Monday, 8 June 2015

The Woman Who Stole My Life by Marian Keyes

"International bestselling author Marian Keyes is bringing you another masterfully told story full of wit and charm.

'Name: Stella Sweeney.

Height: average.

Recent life events: dramatic.'

One day, sitting in traffic, married Dublin mum Stella Sweeney attempts a good deed. The resulting car crash changes her life.

For she meets a man who wants her telephone number (for the insurance, it turns out). That's okay. She doesn't really like him much anyway (his Range Rover totally banjaxed her car).

But in this meeting is born the seed of something which will take Stella thousands of miles from her old life, turning an ordinary woman into a superstar, and, along the way, wrenching her whole family apart.

Is this all because of one ill-advised act of goodwill? Was meeting Mr Range Rover destiny or karma? Should she be grateful or hopping mad?

For the first time real, honest-to-goodness happiness is just within her reach. But is Stella Sweeney, Dublin housewife, ready to grasp it?"




The Woman Who Stole My Life is simply fabulous and utterly divine.  It is engaging, funny in places, always messy, delicious and real.  It feels so right to be back in the arms of Marian Keyes.  

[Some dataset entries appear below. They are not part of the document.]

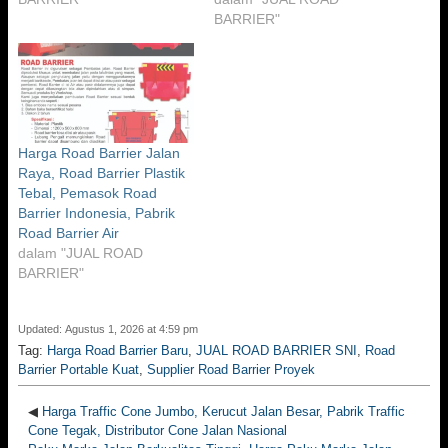
BARRIER"
Harga Road Barrier Jalan
Raya, Road Barrier Plastik
Tebal, Pemasok Road
Barrier Indonesia, Pabrik
Road Barrier Air
dalam "JUAL ROAD
BARRIER"
Updated: Agustus 1, 2026 at 4:59 pm
Tag:
Harga Road Barrier Baru
,
JUAL ROAD BARRIER SNI
,
Road
Barrier Portable Kuat
,
Supplier Road Barrier Proyek
◀
Harga Traffic Cone Jumbo, Kerucut Jalan Besar, Pabrik Traffic
Cone Tegak, Distributor Cone Jalan Nasional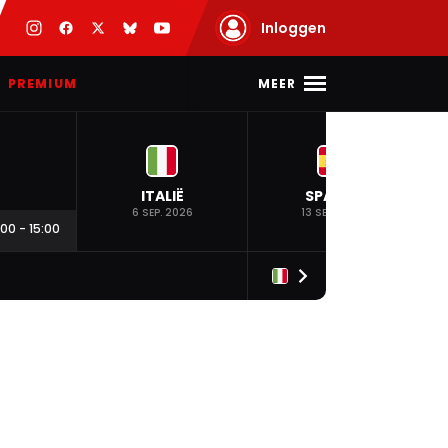
Inloggen
MEER
PREMIUM
ITALIË
SPANJE
6 SEP. 2026
13 SEP. 2026
:00
-
15:00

Whilst the main narrative of the present day spans only a dozen or so days, the story covers a four and a half year period as we slowly come to learn how Stella ended up in NYC and then how she ended up back in Ireland in the state she is in.  I enjoyed the time when Stella was in the hospital most, watching that 'spark' develop into a raging fire.  I also enjoyed watching that fire burn and I have to say I enjoyed it burning in Ireland more than in NYC.

The Woman Who Stole My Life is not gripping in a psychological thriller type of way, but it does draw you in and it keeps you engaged.  It is plump; full of detail (none of which you want to skip right over) and Keyes' has the knack of making you feel like you are in the room with the characters.  

I have to admit it is not my absolute favourite Marian Keyes book; it does not have the warm Irish family loveliness that the Walsh family books have and I also have to admit that it is not totally recognisable as a Marian Keyes book from the style of writing; it didn't feel like reading Marian (in the way that reading Watermelon, for example, feels like being in a room with Marian Keyes telling you a story).  However, at the same time, it is not totally unrecognisable - I still loved it; it is absorbing and I love getting lost in the world of Marian Keyes.  I am not sure MK could ever disappoint, and she certainly doesn't here!